Brief
Reproduce the data below in full and exclude every picture.

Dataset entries
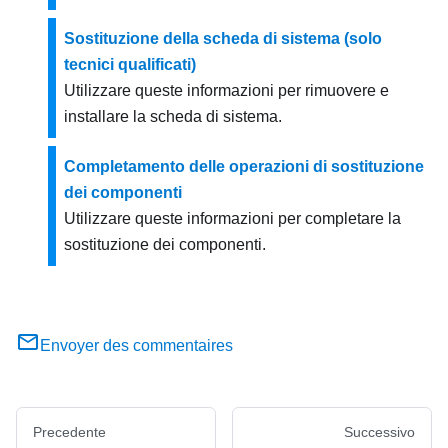
Sostituzione della scheda di sistema (solo
tecnici qualificati)
Utilizzare queste informazioni per rimuovere e
installare la scheda di sistema.
Completamento delle operazioni di sostituzione
dei componenti
Utilizzare queste informazioni per completare la
sostituzione dei componenti.
Envoyer des commentaires
Precedente
Successivo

Written solution
Sostituzione della scheda di sistema (solo
tecnici qualificati)
Utilizzare queste informazioni per rimuovere e
installare la scheda di sistema.
Completamento delle operazioni di sostituzione
dei componenti
Utilizzare queste informazioni per completare la
sostituzione dei componenti.
Envoyer des commentaires
Precedente
Successivo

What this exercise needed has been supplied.